McGlone collega il calo del bitcoin ai livelli record di capitalizzazione di mercato rispetto al PIL degli Stati Uniti, alla bassa volatilità azionaria e all'aumento dei prezzi dell'oro, avvertendo di un potenziale contagio nelle azioni.
Dopo essere tornato a $70.841 alle 07:00 UTC del 15 febbraio da $65.395 tardi il 12 febbraio, il bitcoin oscillava intorno a $68.800 a metà mattina. Anche il mercato delle criptovalute più ampio era in rosso lunedì, con 85 dei primi 100 token che registravano perdite. Le monete focalizzate sulla privacy, monero e zcash, erano scese del 10% e dell'8%, rispettivamente, nelle ultime 24 ore.
Una correzione sana è ciò che dovremmo sentire presto dagli analisti del mercato azionario (che rischiano la disoccupazione se non a bordo), a seguito del crollo delle criptovalute,” ha scritto McGlone. “Il mantra compra quando scende dal 2008 potrebbe essere finito.”
McGlone ha indicato diversi indicatori macro che riflettono condizioni di rischio elevate. La capitalizzazione di mercato azionario degli Stati Uniti rispetto al prodotto interno lordo (PIL) ha raggiunto il suo livello più alto in circa un secolo, ha osservato. Allo stesso tempo, la volatilità a 180 giorni nell'S&P 500 e nel Nasdaq 100 è ai suoi livelli più bassi in circa otto anni, ha aggiunto McGlone.
Ha anche descritto la “bolla crypto” come “implodente”, aggiungendo che l' “euforia di Trump” ha raggiunto il picco e sta contribuendo a una contagiosità tra i mercati. Nel frattempo, oro e argento stanno “catturando alpha” a un ritmo visto per l'ultima volta circa mezzo secolo fa, con una volatilità crescente che ha detto potrebbe “trascendere” nelle azioni.
McGlone ha condiviso un grafico che confronta bitcoin diviso per 10 per scalare, con l'S&P 500. A partire dal 13 febbraio, entrambi si trovavano sotto 7.000 nel suo grafico. Ha detto che bitcoin, “volatili e dipendenti dal beta”, è improbabile che rimanga al di sopra di quel livello se il beta azionario più ampio si indebolisce.
L'analista di Bloomberg ha identificato 5.600 nell'S&P 500, equivalente a circa $56.000 per bitcoin sotto il suo scaling, come livello iniziale di “reversione normale”. Oltre a ciò, parte del suo caso base prevede che bitcoin torni verso $10.000, a condizione di un picco nel mercato azionario statunitense.
Le prospettive di McGlone dividono le opinioni
Jason Fernandes, co-fondatore di AdLunam e analista di mercato, ha dichiarato a CoinDesk che la tesi di McGlone presuppone che gli estremi di mercato debbano risolversi attraverso il collasso e che il beta azionario di bitcoin g
Quella è un'equivalenza falsa e un bias a percorso singolo,” ha detto Fernandes. “I mercati possono anche risolvere l'eccesso attraverso il tempo, rotazione o erosione dell'inflazione.
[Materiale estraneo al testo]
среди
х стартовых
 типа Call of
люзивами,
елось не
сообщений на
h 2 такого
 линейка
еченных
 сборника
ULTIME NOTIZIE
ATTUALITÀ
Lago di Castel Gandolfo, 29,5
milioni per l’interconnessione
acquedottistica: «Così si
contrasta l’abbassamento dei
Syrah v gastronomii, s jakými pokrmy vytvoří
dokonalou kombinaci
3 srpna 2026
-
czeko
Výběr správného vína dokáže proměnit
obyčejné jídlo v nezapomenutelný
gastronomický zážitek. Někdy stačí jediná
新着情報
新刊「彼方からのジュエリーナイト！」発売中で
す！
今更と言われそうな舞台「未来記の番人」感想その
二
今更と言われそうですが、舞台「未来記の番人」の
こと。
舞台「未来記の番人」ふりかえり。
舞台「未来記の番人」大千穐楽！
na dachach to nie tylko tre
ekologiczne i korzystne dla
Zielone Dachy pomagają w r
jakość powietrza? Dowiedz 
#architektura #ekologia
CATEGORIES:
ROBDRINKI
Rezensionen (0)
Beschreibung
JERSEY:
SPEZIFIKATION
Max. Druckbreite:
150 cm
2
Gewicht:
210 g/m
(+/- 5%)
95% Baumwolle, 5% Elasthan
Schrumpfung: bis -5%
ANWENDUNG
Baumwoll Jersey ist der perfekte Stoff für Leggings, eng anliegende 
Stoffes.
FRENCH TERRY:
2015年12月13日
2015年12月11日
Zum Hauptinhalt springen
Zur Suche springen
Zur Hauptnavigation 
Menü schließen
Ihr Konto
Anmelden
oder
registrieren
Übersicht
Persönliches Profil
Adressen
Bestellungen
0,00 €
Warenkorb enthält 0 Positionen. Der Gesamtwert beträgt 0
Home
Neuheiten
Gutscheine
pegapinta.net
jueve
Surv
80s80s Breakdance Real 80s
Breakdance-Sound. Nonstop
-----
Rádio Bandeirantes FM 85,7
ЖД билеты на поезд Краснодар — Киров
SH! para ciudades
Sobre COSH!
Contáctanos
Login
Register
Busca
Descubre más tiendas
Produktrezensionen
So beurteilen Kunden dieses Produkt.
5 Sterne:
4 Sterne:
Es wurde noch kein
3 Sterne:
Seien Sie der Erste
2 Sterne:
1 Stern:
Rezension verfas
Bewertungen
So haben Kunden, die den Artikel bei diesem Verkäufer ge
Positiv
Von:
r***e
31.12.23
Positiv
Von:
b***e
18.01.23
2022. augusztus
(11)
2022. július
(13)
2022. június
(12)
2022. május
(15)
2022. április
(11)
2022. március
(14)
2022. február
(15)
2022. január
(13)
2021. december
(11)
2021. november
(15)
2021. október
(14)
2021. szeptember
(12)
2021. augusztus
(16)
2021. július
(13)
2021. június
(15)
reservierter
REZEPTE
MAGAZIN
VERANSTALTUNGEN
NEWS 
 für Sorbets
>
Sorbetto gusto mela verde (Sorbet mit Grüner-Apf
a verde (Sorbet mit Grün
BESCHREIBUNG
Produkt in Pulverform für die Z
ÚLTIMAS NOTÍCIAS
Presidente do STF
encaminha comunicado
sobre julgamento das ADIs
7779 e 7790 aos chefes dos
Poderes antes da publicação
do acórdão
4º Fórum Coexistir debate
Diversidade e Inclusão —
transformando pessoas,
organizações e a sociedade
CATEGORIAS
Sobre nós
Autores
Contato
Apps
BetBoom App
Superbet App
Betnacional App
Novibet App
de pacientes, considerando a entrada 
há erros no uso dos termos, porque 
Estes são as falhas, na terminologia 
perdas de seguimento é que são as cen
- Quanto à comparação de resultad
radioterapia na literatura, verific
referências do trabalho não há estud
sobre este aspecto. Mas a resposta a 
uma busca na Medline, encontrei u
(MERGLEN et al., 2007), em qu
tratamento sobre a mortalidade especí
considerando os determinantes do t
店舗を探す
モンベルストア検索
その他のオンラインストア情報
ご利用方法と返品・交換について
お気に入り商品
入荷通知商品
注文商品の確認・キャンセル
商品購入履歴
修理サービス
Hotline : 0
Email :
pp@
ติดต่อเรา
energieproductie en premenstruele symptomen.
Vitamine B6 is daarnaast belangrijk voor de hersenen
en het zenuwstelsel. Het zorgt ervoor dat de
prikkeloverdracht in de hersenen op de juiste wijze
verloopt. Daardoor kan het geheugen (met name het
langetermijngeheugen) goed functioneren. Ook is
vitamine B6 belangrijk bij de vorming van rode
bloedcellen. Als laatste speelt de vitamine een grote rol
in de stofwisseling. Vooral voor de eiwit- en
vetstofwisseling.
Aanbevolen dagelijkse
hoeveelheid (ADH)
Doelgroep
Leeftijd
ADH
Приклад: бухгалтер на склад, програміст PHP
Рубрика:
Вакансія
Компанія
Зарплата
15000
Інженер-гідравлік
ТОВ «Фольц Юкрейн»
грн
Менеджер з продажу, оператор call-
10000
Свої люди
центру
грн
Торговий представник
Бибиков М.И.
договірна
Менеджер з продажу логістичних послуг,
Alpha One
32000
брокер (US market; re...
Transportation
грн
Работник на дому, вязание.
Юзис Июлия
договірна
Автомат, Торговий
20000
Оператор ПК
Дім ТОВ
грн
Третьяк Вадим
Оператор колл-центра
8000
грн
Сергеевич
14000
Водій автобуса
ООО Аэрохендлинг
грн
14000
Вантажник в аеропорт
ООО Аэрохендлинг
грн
Un rallentamento macro potrebbe significare consolidamento o un reset da $40.000 a $50.000, non un disimpegno sistemico a $10.000.
Fernandes ha aggiunto che un movimento verso $10.000 richiederebbe probabilmente un vero evento sistemico, inclusa una contrazione brusca della liquidità, l'allargamento degli spread creditizi, un deleveraging forzato tra i fondi e un calo disordinato delle azioni.
Ciò implica recessione più stress finanziario, non solo una crescita più lenta”, ha detto. “In assenza di uno shock creditizio o di un errore di politica che prosciuga la liquidità globale, quel tipo di collasso rimane un rischio di coda a bassa probabilità.